Logic against sneak obfuscated malware

Malware is sneaky. Malicious codes are implemented to stay hidden during the infection and operation, preventing their removal and the analysis of the code. Most samples employ some sort of packing or obfuscation techniques in order to thwart analysis. Similar techniques are also used to protect digital assets from intellectual property theft.

Analysis tools help getting new insights that can be used to secure software and hardware by identifying vulnerabilities and issues before they cause harm downstream. Tools and techniques beyond standard debuggers can enhance analysts capabilities with better adaptability and automation.

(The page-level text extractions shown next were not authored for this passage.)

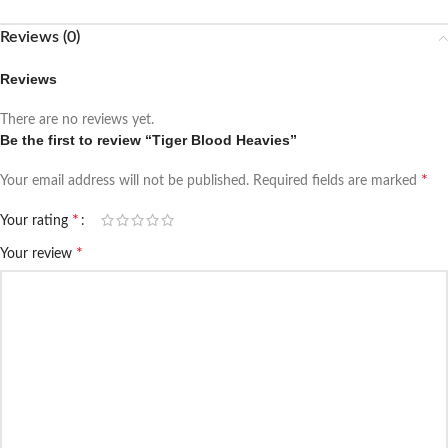
Reviews (0)
Reviews
There are no reviews yet.
Be the first to review “Tiger Blood Heavies”
*
Your email address will not be published.
Required fields are marked
*
Your rating
*
Your review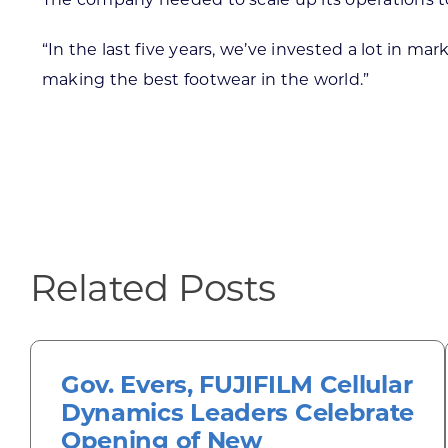
“In the last five years, we’ve invested a lot in m
making the best footwear in the world.”
Related Posts
Gov. Evers, FUJIFILM Cellular
Dynamics Leaders Celebrate
Opening of New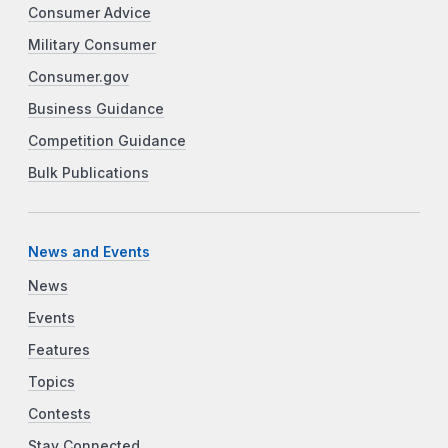
Consumer Advice
Military Consumer
Consumer.gov
Business Guidance
Competition Guidance
Bulk Publications
News and Events
News
Events
Features
Topics
Contests
Stay Connected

This talk will give you a small taste on some practical applications of SMT solvers in IT security, investigating the theoretical limitations and practical solutions, focusing on their use as a tool for binary static analysis and code deobfuscation.


Thaís aka barbie Moreira Hamasaki Malware Researcher,

Thaís Moreira Hamasaki is a malware researcher, who focus on static analysis, reverse engineering and logical programming. Thaís started her career within the anti-virus industry working on data and malware analysis, where she developed her knowledge on threat protection systems. She won the “best rookie speaker” award from BSides London for her first talk about “Using SMT solvers to deobfuscate malware binaries”. Recent research topics include malware binary code deobfuscation, generic unpacking and malware analysis automation. She is an active member of the Düsseldorf Hackerspace, where she also leads the groups for Reverse Engineering and x86 Assembly. In her free time, you can find Thaís building tools, cooking or climbing somewhere offline.